§ Work task:
Could you find every line in the entries below that holds the word "service" and copy it?

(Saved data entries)

-*-

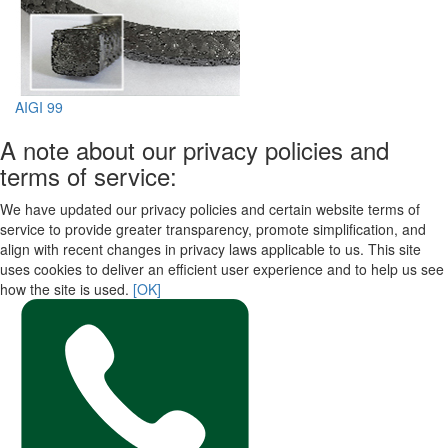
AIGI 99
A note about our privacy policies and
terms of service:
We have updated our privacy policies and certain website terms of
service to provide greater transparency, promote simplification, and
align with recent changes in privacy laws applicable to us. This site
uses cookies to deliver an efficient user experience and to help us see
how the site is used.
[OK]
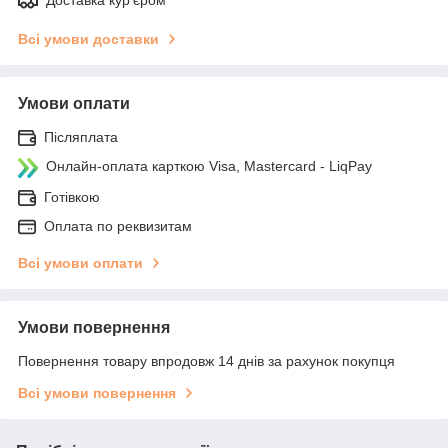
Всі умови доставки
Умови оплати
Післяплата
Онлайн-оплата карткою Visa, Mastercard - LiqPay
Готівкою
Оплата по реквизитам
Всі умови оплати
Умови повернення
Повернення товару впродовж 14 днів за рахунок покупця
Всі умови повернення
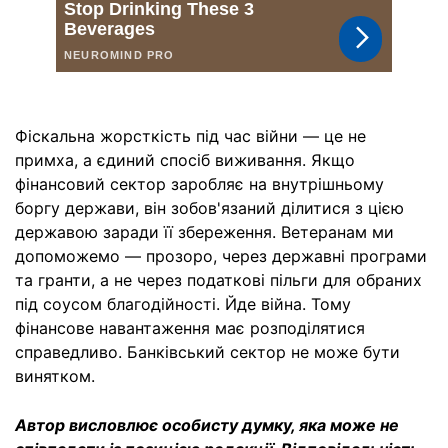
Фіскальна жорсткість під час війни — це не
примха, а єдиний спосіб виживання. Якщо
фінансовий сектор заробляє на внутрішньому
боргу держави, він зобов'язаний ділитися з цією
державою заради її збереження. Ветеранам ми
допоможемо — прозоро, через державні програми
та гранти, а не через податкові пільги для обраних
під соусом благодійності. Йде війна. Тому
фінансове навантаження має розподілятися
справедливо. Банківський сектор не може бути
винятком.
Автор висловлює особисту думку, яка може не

-*-

§ Your response:
terms of service:
service to provide greater transparency, promote simplification, and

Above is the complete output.